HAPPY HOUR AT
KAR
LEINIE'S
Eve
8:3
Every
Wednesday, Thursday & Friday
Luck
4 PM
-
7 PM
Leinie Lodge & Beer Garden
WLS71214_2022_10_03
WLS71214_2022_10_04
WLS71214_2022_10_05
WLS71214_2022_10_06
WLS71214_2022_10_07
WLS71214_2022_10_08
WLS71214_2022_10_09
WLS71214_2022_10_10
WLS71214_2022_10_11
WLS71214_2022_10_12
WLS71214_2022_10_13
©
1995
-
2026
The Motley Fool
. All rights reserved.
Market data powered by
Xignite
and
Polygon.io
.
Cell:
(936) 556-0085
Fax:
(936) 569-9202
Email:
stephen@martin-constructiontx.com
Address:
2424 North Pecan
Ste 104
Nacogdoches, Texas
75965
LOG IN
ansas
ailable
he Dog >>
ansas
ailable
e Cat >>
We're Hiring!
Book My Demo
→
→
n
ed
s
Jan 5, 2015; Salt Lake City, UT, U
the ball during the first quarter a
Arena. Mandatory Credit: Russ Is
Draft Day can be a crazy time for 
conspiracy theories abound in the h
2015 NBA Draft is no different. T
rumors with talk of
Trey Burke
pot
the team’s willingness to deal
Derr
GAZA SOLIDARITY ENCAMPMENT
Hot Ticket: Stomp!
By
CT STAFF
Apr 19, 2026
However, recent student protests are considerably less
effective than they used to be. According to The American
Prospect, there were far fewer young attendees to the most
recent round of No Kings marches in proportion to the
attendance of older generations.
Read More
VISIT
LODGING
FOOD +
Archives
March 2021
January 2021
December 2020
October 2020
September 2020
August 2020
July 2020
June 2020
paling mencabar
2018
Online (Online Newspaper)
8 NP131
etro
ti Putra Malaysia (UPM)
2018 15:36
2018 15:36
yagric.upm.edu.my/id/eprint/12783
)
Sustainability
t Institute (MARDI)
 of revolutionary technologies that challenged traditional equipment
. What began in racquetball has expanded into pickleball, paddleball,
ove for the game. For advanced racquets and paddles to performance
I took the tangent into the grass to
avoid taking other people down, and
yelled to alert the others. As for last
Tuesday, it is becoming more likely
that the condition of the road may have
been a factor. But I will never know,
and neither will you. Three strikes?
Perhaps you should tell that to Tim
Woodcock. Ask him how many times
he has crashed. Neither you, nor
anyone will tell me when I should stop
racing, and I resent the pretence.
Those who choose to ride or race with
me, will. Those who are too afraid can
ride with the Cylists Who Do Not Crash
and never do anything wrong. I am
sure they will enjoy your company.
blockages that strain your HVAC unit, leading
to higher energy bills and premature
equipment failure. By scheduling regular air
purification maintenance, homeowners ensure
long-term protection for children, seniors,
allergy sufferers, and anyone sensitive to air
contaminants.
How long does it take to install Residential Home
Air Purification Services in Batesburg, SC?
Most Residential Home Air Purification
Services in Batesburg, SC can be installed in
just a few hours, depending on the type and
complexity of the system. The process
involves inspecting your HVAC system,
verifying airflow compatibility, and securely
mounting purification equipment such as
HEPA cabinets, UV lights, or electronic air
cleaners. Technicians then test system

_Assignment_
Reproduce the whole listing verbatim.

_Your solution_
HAPPY HOUR AT
KAR
LEINIE'S
Eve
8:3
Every
Wednesday, Thursday & Friday
Luck
4 PM
-
7 PM
Leinie Lodge & Beer Garden
WLS71214_2022_10_03
WLS71214_2022_10_04
WLS71214_2022_10_05
WLS71214_2022_10_06
WLS71214_2022_10_07
WLS71214_2022_10_08
WLS71214_2022_10_09
WLS71214_2022_10_10
WLS71214_2022_10_11
WLS71214_2022_10_12
WLS71214_2022_10_13
©
1995
-
2026
The Motley Fool
. All rights reserved.
Market data powered by
Xignite
and
Polygon.io
.
Cell:
(936) 556-0085
Fax:
(936) 569-9202
Email:
stephen@martin-constructiontx.com
Address:
2424 North Pecan
Ste 104
Nacogdoches, Texas
75965
LOG IN
ansas
ailable
he Dog >>
ansas
ailable
e Cat >>
We're Hiring!
Book My Demo
→
→
n
ed
s
Jan 5, 2015; Salt Lake City, UT, U
the ball during the first quarter a
Arena. Mandatory Credit: Russ Is
Draft Day can be a crazy time for 
conspiracy theories abound in the h
2015 NBA Draft is no different. T
rumors with talk of
Trey Burke
pot
the team’s willingness to deal
Derr
GAZA SOLIDARITY ENCAMPMENT
Hot Ticket: Stomp!
By
CT STAFF
Apr 19, 2026
However, recent student protests are considerably less
effective than they used to be. According to The American
Prospect, there were far fewer young attendees to the most
recent round of No Kings marches in proportion to the
attendance of older generations.
Read More
VISIT
LODGING
FOOD +
Archives
March 2021
January 2021
December 2020
October 2020
September 2020
August 2020
July 2020
June 2020
paling mencabar
2018
Online (Online Newspaper)
8 NP131
etro
ti Putra Malaysia (UPM)
2018 15:36
2018 15:36
yagric.upm.edu.my/id/eprint/12783
)
Sustainability
t Institute (MARDI)
 of revolutionary technologies that challenged traditional equipment
. What began in racquetball has expanded into pickleball, paddleball,
ove for the game. For advanced racquets and paddles to performance
I took the tangent into the grass to
avoid taking other people down, and
yelled to alert the others. As for last
Tuesday, it is becoming more likely
that the condition of the road may have
been a factor. But I will never know,
and neither will you. Three strikes?
Perhaps you should tell that to Tim
Woodcock. Ask him how many times
he has crashed. Neither you, nor
anyone will tell me when I should stop
racing, and I resent the pretence.
Those who choose to ride or race with
me, will. Those who are too afraid can
ride with the Cylists Who Do Not Crash
and never do anything wrong. I am
sure they will enjoy your company.
blockages that strain your HVAC unit, leading
to higher energy bills and premature
equipment failure. By scheduling regular air
purification maintenance, homeowners ensure
long-term protection for children, seniors,
allergy sufferers, and anyone sensitive to air
contaminants.
How long does it take to install Residential Home
Air Purification Services in Batesburg, SC?
Most Residential Home Air Purification
Services in Batesburg, SC can be installed in
just a few hours, depending on the type and
complexity of the system. The process
involves inspecting your HVAC system,
verifying airflow compatibility, and securely
mounting purification equipment such as
HEPA cabinets, UV lights, or electronic air
cleaners. Technicians then test system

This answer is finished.